Transcribed page contents
"""
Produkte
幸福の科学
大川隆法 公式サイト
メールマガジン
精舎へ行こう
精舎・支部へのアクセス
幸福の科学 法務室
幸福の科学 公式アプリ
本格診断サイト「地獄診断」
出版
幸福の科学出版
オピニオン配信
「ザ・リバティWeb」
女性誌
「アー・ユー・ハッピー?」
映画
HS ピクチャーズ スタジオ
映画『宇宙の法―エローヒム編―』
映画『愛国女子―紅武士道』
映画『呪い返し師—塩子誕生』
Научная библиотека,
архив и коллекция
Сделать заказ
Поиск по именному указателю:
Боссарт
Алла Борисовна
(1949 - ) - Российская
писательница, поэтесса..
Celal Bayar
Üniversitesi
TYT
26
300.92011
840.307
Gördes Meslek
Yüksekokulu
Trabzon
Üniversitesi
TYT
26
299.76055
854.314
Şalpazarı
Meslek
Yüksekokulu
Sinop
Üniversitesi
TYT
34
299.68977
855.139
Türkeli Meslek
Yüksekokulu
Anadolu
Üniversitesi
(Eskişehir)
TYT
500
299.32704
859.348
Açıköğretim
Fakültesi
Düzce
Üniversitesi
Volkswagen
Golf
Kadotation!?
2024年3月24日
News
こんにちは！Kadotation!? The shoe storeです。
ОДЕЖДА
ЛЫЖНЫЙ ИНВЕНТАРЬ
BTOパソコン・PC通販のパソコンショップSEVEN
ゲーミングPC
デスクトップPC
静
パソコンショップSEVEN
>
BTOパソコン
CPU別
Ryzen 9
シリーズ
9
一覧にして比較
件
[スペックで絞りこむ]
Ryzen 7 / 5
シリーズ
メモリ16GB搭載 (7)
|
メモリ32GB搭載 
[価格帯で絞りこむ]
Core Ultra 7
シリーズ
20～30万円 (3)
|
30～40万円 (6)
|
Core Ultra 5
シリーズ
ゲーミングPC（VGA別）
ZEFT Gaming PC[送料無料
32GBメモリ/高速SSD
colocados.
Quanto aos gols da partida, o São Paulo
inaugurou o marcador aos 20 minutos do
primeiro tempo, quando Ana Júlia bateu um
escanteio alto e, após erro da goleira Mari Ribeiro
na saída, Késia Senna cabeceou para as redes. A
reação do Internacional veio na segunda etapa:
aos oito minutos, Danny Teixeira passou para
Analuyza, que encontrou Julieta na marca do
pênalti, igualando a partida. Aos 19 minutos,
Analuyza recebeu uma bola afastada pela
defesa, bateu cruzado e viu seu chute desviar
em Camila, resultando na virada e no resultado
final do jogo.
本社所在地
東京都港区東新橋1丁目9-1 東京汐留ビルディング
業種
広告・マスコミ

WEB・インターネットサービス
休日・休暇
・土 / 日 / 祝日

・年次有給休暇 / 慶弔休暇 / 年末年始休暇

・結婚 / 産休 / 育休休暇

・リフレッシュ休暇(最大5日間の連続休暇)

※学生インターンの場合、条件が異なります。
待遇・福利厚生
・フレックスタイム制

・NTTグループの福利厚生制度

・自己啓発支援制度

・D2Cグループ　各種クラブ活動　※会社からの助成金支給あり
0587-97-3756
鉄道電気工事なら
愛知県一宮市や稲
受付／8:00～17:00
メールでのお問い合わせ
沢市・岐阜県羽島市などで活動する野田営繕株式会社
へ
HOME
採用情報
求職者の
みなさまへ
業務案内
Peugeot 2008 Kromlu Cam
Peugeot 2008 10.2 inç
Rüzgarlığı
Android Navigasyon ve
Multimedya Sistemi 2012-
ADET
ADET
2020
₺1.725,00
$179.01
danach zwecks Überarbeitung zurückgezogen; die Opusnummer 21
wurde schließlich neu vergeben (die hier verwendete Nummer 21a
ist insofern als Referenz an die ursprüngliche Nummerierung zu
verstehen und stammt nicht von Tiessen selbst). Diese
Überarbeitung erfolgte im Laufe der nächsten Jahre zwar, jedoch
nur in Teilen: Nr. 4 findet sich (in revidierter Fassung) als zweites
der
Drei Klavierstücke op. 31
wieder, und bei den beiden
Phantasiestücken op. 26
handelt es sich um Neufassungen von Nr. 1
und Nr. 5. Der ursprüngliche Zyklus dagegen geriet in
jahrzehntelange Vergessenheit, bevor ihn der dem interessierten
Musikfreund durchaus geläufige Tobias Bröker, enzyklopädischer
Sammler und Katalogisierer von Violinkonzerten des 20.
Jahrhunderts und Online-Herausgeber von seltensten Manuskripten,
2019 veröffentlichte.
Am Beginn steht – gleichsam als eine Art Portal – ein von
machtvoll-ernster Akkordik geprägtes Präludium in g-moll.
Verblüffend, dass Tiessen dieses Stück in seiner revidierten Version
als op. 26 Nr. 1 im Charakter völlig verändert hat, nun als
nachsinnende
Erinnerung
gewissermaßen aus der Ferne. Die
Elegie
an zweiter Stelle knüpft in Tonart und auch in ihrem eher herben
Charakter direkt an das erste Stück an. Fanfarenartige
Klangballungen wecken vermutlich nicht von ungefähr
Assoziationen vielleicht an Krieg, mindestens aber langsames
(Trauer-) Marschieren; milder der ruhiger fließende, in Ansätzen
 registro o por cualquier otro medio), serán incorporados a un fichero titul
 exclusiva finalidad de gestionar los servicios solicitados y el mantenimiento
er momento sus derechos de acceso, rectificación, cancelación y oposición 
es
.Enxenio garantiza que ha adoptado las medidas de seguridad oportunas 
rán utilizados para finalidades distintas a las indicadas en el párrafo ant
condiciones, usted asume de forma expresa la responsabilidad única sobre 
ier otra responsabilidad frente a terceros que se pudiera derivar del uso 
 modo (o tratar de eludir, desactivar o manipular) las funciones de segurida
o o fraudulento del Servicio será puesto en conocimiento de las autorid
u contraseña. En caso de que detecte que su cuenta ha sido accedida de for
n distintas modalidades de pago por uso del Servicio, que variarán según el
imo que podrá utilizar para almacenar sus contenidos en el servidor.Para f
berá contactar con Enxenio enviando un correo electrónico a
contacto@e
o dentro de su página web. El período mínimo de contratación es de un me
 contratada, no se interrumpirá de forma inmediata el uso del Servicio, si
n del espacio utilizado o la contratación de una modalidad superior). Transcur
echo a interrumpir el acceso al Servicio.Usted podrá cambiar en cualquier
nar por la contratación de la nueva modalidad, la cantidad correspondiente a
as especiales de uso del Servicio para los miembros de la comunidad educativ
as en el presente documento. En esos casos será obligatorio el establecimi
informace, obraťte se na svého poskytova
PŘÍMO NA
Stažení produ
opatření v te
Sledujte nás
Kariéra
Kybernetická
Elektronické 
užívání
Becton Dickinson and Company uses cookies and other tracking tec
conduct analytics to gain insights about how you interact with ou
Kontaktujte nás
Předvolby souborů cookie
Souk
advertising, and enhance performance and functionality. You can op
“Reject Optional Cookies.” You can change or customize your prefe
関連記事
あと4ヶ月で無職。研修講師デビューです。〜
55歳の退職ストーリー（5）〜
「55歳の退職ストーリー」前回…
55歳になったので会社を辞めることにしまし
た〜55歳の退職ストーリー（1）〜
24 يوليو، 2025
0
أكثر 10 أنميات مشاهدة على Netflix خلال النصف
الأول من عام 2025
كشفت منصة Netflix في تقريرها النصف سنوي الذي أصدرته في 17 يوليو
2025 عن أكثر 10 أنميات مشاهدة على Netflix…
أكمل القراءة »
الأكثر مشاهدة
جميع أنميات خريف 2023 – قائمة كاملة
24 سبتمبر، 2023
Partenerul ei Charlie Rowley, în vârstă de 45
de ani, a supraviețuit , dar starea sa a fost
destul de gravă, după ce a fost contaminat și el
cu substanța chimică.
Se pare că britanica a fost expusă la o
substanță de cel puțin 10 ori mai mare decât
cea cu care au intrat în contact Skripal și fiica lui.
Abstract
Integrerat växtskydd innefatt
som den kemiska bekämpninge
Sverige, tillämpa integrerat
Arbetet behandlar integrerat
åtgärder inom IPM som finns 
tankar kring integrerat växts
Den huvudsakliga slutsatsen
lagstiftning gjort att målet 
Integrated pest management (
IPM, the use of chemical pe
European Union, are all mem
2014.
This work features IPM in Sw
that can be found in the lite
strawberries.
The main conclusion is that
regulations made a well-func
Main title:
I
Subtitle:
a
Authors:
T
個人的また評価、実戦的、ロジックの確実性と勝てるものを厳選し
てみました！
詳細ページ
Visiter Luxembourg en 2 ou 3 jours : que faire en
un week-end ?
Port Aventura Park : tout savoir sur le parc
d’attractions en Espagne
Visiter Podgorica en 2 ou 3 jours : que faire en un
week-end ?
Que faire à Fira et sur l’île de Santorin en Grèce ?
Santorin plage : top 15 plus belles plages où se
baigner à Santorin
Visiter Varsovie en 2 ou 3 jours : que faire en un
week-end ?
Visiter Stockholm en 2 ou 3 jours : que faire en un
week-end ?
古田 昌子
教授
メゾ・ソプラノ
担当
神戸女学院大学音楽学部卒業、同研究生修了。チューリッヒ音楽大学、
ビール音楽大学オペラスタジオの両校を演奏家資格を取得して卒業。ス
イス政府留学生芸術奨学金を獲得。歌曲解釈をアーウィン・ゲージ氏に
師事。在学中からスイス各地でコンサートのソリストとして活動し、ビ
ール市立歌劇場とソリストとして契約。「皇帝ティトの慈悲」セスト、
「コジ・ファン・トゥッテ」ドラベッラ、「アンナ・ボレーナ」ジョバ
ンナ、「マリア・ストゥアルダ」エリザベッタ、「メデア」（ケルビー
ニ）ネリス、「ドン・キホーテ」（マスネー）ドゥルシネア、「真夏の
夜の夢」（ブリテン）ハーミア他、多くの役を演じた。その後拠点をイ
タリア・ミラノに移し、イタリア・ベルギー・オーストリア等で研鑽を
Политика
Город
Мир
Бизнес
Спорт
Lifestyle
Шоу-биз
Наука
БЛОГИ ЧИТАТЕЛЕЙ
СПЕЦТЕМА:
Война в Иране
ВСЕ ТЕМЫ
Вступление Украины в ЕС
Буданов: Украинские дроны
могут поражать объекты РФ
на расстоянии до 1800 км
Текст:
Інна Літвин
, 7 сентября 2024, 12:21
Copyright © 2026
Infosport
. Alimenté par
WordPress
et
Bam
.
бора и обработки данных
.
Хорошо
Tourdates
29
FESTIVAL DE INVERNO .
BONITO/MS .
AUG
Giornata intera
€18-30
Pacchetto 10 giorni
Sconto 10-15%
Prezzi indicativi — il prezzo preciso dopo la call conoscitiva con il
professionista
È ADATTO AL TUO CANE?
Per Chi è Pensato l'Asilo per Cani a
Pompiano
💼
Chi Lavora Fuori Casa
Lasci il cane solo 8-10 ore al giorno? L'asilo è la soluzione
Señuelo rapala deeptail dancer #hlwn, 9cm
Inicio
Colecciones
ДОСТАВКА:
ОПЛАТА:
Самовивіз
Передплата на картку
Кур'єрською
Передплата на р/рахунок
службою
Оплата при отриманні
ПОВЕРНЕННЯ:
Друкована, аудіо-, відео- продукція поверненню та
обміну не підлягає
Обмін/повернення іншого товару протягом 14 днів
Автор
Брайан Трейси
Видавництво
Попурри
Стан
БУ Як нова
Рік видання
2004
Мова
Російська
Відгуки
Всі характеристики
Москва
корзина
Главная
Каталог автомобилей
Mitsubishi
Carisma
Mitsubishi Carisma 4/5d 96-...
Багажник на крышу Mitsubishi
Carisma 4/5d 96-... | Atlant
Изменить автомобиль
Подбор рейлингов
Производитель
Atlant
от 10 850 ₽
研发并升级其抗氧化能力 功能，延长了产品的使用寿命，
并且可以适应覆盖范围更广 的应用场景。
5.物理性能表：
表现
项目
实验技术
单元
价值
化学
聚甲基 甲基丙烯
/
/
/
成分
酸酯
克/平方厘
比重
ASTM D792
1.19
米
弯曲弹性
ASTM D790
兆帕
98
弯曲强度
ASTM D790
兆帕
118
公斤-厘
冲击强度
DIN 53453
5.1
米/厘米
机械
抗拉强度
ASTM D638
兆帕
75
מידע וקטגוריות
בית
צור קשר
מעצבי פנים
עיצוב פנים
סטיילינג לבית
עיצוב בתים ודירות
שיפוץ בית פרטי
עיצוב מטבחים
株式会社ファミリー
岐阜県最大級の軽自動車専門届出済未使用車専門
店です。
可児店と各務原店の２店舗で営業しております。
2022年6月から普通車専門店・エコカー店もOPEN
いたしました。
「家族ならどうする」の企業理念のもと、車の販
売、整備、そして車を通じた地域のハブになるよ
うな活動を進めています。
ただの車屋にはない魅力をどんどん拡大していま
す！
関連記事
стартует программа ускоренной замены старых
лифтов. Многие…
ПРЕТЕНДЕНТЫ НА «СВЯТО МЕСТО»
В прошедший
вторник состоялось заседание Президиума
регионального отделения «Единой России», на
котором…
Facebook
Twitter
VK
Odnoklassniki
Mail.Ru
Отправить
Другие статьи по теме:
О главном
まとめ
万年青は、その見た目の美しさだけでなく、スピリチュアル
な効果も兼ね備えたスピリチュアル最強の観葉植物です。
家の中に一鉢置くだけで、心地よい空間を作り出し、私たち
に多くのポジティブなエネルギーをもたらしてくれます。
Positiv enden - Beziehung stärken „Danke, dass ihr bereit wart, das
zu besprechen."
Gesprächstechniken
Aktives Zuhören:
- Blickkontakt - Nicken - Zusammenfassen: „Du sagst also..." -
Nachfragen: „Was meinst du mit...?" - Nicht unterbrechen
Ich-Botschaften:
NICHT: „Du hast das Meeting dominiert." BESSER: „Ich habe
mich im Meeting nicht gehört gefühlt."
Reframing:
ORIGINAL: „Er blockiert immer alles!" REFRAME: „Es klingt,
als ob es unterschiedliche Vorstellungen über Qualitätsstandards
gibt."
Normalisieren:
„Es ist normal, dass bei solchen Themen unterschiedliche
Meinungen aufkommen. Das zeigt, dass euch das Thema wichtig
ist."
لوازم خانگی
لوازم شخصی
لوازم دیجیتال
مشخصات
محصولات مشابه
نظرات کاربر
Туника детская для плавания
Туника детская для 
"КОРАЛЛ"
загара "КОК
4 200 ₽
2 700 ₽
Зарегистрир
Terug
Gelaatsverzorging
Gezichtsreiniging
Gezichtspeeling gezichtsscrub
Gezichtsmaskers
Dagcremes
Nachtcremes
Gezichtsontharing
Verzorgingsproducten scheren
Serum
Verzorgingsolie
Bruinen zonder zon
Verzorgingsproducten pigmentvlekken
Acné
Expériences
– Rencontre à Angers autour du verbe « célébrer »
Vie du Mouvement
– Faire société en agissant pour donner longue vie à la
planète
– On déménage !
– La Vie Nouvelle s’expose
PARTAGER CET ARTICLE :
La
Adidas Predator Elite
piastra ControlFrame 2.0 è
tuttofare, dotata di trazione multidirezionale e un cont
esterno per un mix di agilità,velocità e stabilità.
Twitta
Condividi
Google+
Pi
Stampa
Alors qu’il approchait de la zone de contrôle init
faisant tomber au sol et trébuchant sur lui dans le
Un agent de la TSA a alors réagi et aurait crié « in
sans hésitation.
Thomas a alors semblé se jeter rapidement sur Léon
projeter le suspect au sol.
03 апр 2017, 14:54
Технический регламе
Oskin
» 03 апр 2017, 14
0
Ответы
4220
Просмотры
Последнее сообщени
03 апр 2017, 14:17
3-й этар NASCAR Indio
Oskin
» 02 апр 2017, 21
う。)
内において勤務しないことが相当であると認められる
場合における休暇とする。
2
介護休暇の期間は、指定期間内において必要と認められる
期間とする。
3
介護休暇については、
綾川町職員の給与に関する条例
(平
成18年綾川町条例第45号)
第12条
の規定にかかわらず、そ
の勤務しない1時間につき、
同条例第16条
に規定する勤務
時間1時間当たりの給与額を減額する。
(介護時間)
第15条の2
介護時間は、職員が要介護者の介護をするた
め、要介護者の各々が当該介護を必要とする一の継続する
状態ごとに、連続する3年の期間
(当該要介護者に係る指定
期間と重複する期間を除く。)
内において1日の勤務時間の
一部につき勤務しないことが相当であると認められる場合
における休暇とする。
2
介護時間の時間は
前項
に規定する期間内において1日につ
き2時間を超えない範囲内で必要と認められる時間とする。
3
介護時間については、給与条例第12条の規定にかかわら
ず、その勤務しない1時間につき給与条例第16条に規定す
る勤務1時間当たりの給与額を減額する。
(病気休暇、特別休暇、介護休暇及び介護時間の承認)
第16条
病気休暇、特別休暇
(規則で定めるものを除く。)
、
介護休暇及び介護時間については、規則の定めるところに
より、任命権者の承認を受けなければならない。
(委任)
"""
◆ Activity ◆
From the line holding "期間と重複する期間を除く。)" to the last line of the data above, copy every line exactly and include nothing more.

◆ Exercise solution ◆
期間と重複する期間を除く。)
内において1日の勤務時間の
一部につき勤務しないことが相当であると認められる場合
における休暇とする。
2
介護時間の時間は
前項
に規定する期間内において1日につ
き2時間を超えない範囲内で必要と認められる時間とする。
3
介護時間については、給与条例第12条の規定にかかわら
ず、その勤務しない1時間につき給与条例第16条に規定す
る勤務1時間当たりの給与額を減額する。
(病気休暇、特別休暇、介護休暇及び介護時間の承認)
第16条
病気休暇、特別休暇
(規則で定めるものを除く。)
、
介護休暇及び介護時間については、規則の定めるところに
より、任命権者の承認を受けなければならない。
(委任)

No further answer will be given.